2009 Louisiana Laws TITLE 46 Public welfare and assistance :: RS 46:446.6 Definitions; requirements of health insurers for the department of health and hospital's and health care provider's right to recover in medicaid claims

§446.6.  Definitions; requirements of health insurers for the Department of Health and Hospital's and health care provider's right to recover in Medicaid claims

A.  As used in this Section, the following words and phrases shall have the following meanings:

(1)  "Department" means the Louisiana Department of Health and Hospitals.

(2)  "Health insurer" means any insurance company or other entity who is authorized to transact and is currently transacting health insurance business in this state.  Health insurers shall include self-insured plans, group health plans as defined in Section 607(1) of the Employee Retirement Income Security Act of 1974, service benefit plans, managed care organizations, pharmacy benefit managers, and any other parties that are, by statute, contract, or agreement, legally responsible for payment of a claim for a health care item or service.

B.  As a condition of conducting business in Louisiana, health insurers shall:

(1)  Provide, with respect to individuals who are eligible for, or are provided medical assistance under, the Louisiana Medical Assistance Program, Title XIX of the Social Security Act, upon the request of the department, information to determine during what period an individual, his spouse, or his dependents may be, or may have been, covered by a health insurer and the nature of coverage that is or was provided by the health insurer, including the name, address, and identifying number of the plan in a manner prescribed by the department.

(2)  Accept the department's right of recovery and the Medicaid recipient's assignment to the department of any right to payment from the health insurer for an item or service for which payment has been made under the Louisiana Medical Assistance Program, Title XIX of the Social Security Act.

(3)  Submit payment within ninety days to the department regarding a subrogation claim for payment for any health care item or service submitted no later than three years after the date of the provision of the health care item or service.

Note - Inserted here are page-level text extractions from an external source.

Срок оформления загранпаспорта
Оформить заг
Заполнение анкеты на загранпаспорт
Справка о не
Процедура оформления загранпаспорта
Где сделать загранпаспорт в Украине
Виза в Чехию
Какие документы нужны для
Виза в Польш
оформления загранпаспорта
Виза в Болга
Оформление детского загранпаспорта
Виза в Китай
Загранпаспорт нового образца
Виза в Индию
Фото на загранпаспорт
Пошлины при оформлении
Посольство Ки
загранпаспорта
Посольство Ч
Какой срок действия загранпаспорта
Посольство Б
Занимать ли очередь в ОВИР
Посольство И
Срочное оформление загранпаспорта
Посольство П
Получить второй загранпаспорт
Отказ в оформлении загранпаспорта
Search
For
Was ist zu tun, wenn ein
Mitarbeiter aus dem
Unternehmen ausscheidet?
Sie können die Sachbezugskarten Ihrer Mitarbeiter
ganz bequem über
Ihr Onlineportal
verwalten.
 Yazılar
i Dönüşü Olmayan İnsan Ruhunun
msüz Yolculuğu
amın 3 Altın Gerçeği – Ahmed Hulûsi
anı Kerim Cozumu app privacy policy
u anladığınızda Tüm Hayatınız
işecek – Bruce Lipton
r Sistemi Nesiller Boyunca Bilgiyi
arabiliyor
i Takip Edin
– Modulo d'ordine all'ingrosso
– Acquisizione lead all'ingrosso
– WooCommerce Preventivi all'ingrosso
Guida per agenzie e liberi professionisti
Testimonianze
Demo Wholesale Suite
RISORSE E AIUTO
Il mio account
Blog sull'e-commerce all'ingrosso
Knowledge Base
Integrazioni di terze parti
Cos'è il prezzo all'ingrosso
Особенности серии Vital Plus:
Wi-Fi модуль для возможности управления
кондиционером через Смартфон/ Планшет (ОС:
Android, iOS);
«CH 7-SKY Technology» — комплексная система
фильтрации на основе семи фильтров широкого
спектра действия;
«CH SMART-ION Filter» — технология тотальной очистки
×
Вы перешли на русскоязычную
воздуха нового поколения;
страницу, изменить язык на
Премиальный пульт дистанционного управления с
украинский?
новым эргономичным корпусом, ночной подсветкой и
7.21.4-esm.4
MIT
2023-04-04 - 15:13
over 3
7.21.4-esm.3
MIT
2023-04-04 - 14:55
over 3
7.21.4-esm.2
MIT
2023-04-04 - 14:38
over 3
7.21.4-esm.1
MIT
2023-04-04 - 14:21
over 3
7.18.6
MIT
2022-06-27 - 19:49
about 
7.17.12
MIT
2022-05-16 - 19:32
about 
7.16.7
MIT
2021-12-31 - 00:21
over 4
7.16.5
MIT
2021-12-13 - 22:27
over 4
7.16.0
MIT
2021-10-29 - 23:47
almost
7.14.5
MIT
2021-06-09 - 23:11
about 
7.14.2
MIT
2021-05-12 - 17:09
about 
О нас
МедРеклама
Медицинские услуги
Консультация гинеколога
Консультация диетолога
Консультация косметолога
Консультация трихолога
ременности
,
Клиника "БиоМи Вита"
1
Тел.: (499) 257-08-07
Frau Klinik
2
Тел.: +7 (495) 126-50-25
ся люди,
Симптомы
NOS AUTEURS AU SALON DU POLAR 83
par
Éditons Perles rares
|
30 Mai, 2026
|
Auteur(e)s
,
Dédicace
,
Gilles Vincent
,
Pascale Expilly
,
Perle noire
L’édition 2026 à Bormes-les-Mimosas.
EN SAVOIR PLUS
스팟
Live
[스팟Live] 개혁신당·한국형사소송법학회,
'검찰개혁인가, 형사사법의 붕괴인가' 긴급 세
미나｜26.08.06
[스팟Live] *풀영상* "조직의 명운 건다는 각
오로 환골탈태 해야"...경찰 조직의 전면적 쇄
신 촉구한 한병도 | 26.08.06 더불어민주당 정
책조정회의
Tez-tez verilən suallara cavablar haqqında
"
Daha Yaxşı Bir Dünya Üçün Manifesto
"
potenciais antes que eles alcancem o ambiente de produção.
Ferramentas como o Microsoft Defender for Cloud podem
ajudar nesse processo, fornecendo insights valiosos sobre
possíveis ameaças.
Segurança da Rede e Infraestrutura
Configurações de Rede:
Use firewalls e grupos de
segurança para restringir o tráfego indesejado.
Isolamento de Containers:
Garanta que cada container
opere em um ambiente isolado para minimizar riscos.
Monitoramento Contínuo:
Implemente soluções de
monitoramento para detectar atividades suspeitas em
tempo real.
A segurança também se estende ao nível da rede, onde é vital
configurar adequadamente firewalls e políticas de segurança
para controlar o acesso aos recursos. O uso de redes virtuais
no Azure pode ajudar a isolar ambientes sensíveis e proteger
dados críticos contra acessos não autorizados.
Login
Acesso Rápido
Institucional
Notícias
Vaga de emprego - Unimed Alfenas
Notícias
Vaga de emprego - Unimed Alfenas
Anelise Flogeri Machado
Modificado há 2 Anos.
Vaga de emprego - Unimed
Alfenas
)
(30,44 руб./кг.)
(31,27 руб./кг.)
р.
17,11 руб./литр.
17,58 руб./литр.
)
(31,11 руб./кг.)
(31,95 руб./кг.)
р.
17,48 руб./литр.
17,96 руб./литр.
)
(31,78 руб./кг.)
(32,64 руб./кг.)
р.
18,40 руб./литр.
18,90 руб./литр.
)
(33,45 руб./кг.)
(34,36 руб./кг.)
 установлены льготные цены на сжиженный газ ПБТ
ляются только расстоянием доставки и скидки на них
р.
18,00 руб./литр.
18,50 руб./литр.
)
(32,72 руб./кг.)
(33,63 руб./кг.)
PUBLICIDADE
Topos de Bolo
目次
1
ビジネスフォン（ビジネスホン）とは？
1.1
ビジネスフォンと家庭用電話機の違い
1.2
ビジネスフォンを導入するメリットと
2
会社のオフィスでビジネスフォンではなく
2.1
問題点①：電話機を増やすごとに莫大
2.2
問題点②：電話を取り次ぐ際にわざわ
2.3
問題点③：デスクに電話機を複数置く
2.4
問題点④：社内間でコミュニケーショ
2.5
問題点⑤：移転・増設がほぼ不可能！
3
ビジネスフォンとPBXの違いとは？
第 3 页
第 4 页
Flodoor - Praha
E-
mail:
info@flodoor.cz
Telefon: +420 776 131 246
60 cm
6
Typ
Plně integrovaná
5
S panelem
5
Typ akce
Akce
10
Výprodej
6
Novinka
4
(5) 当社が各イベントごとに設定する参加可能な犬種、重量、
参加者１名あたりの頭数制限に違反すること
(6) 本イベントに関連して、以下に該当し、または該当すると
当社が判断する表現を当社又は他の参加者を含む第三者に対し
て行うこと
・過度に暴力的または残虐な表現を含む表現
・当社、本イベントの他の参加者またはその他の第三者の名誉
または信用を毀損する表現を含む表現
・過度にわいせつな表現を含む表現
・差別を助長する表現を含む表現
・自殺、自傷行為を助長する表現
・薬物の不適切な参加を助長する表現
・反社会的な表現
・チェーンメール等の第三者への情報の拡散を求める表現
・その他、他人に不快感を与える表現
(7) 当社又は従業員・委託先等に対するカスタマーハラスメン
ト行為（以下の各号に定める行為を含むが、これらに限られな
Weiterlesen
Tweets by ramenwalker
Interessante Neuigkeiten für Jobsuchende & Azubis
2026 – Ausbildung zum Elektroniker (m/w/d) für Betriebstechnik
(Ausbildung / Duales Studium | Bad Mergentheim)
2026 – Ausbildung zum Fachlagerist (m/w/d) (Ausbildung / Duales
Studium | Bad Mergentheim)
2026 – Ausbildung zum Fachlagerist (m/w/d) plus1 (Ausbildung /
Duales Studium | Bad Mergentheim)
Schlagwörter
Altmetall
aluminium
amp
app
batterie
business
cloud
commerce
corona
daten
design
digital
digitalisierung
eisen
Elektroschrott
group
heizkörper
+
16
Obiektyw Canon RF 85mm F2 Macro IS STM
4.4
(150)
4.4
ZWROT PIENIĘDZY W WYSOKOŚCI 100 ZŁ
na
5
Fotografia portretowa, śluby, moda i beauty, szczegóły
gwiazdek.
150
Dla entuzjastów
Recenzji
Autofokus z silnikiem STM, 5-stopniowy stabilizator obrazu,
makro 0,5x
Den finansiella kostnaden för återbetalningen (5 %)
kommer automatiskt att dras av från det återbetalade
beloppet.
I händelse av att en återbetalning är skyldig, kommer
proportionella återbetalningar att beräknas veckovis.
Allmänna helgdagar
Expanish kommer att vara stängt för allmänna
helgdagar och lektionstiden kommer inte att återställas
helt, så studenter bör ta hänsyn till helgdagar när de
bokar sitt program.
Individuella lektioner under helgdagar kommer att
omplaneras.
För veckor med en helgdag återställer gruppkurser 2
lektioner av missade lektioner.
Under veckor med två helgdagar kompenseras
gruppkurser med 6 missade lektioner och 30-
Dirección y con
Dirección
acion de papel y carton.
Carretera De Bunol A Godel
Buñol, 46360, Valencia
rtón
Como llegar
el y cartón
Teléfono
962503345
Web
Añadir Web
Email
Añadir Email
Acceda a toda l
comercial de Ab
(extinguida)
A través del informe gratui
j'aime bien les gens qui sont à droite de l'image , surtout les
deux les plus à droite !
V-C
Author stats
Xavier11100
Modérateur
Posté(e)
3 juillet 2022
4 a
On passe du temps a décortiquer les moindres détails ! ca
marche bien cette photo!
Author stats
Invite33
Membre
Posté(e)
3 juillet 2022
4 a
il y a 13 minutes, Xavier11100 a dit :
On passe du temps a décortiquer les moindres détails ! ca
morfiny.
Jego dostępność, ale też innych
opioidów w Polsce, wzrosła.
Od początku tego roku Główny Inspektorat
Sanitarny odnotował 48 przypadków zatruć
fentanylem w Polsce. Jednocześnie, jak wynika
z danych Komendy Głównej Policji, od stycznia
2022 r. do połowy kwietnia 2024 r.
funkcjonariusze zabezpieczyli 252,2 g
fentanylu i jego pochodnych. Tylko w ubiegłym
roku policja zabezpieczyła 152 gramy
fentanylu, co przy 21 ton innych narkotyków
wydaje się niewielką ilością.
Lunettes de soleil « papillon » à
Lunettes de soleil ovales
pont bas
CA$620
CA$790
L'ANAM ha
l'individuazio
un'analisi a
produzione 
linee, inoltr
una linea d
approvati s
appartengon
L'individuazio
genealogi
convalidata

(4)  Agree not to deny a claim submitted by the department or health care provider on the basis of the date of the submission of the claim, the type or format of the claim form, or the failure to present proper documentation at the point of sale which is the basis of the claim, if all of the following conditions apply:

(a)  The health insurer receives all information needed to adjudicate the claim in a format, or on a form, which is standard to the health insurance industry, including but not limited to a UB 92 form, HCFA 1500 form, or a HIPAA complaint electronic transmission.

(b)  The claim is for a service which meets the terms, conditions, limitations, and exclusions of the insurer's contract with the insured or with the insured's respective group.

(c)  The claim is submitted by the department within a three-year period beginning on the date the item or service was furnished.

(d)  Any action by the department to enforce its rights with respect to such claim is commenced within six years of the department's submission of such claim.

(5)  Agree that the prevailing party in any legal action to enforce this Section is entitled to attorney fees as well as related collection fees and costs incurred in the enforcement of this Section.

(6)  Notwithstanding the provisions of Subparagraph (4)(a) of this Subsection, agree not to deny claims submitted by the department due to a lack of preauthorization, unless review after the service has been rendered indicates that the service would have been deemed not to be medically necessary.

C.  Health care providers shall have a right to recovery for the difference between the health insurer's original obligation for services provided to the insured and the amount the health care provider received from Medicaid, provided that the amount of the original obligation exceeds the amount paid by Medicaid.

D.  The Department of Health and Hospitals shall provide notice to each appropriate health care provider after payments are received from a health insurer.  Notwithstanding any contractual prescriptive period for filing of claims by the health provider to the health insurer, reimbursement to the Department of Health and Hospitals of monies paid erroneously under the Louisiana Medical Assistance Program under this Section shall constitute an admission of an obligation to the health care provider for the difference as described in Subsection C of this Section.  An insurer shall only be liable for such payment if the provider files the claim with the insurer within sixty days of receipt of notice from the Department of Health and Hospitals, and the claim meets the requirements of Paragraph (B)(4) of this Section.  The health insurer shall pay any obligation on the claim within sixty days of the receipt of the claim.

E.  No health insurer shall be liable for any payments under this Section that exceed the maximum benefits payable under the applicable insurance contract, regardless of whether such maximum was reached subsequent to the date that a claim described in Subsection D of this Section was originally submitted to Medicaid.

Acts 2007, No. 147, §1; Acts 2008, No. 517, §1.